= TASK =
Restate word for word the lines of the entries below, starting with the line that holds "Sakız çiğnemenin kilo kontrolü ve metabolizma" and ending with the line that holds "üzerindeki etkileri uzun süredir merak edilen", and no others.

⁂

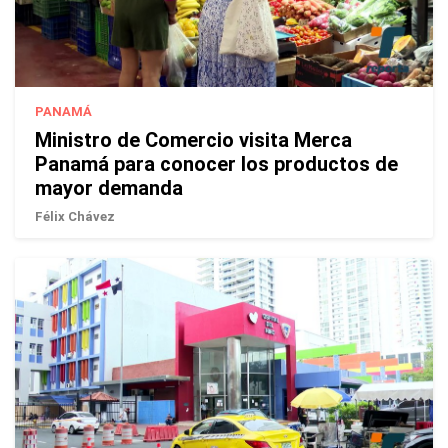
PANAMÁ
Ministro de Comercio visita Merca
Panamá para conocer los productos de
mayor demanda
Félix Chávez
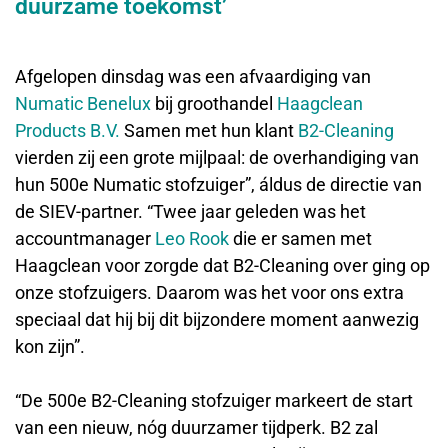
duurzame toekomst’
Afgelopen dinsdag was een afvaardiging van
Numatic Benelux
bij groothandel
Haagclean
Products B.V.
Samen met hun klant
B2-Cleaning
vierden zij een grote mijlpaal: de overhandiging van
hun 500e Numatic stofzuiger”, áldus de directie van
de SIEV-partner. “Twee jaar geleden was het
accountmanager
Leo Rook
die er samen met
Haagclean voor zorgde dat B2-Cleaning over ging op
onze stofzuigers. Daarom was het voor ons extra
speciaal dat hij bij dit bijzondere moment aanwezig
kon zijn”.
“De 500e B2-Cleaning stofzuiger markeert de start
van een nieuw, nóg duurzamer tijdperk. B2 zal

⁂

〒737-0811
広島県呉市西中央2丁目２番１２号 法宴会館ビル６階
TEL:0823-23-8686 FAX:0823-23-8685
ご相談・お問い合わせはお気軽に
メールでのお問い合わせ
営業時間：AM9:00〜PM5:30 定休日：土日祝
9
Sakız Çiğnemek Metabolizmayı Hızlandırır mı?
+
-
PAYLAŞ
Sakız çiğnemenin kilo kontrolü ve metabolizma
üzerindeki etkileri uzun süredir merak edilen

⁂

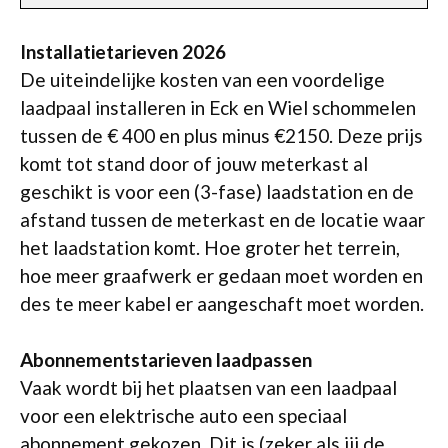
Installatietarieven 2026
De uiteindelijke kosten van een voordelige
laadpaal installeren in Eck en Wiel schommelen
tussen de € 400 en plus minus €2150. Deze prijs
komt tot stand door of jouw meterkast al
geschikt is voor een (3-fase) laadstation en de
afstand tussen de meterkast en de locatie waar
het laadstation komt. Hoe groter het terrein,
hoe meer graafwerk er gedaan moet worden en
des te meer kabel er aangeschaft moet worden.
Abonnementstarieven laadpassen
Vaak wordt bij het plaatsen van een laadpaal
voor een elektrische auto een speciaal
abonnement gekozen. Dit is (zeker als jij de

⁂

= YOUR RESPONSE =
Sakız çiğnemenin kilo kontrolü ve metabolizma
üzerindeki etkileri uzun süredir merak edilen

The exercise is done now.